What a crazy idea..building the capacity we need, and maybe a little more? YES! That is exactly what I am talking about.
Today, as I am writing this, I’ve had three zoom calls with three clients who are all struggling because they have not built enough capacity. One is a national nonprofit who, for decades, lived with the mindset they could not spend money and had to make do with whatever they have. So they now have an antiquated database that won’t function as they need it to, and multiple staff who all have to take on an assignment, because no one was ever hired to do it and they all took on one aspect of it (hence using 3x the human capital). Another is the development department of an organization raising several million a year. They had just enough staff to get by – until several decided to resign over a period of four months. Now they are scrambling to manage a huge year-end appeal which brings in $1 million plus drastically short-handed. The third is an Executive Director near burn-out, because he never had funds to hire staff, launched a capital campaign short-staffed and is trying to perform the jobs of at least three people. The bottom line here is you can get by – until you can’t!

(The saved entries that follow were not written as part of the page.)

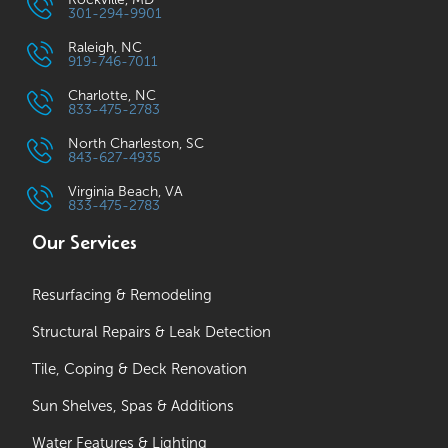
301-294-9901
Raleigh, NC
919-746-7011
Charlotte, NC
833-475-2783
North Charleston, SC
843-627-4935
Virginia Beach, VA
833-475-2783
Our Services
Resurfacing & Remodeling
Structural Repairs & Leak Detection
Tile, Coping & Deck Renovation
Sun Shelves, Spas & Additions
Water Features & Lighting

We need to build capacity for the future our communities want. We need to transform how we function in the nonprofit sector. And this is the time to do so, to imagine what is possible and invest the resources necessary to achieve it. As I was lamenting the calls I had this morning, I ran across this article in Non Profit Quarterly, “Don’t Rebuild, Upbuild! – Reimaging Nonprofit Infrastructure,” by Tiloma Jayasinghe, which I encourage you to take a look at.
To quote from the article: “Upbuilding is what happens when infrastructure is defined expansively, centering humans and communities, and with a strong equity, anti-oppressive lens. Upbuilding requires having the willingness and imagination to question why things are the way they are, whether they serve or oppress, and whether they can be done differently. In short, upbuilding means building something new and different as opposed to recovering and going back to “normal.”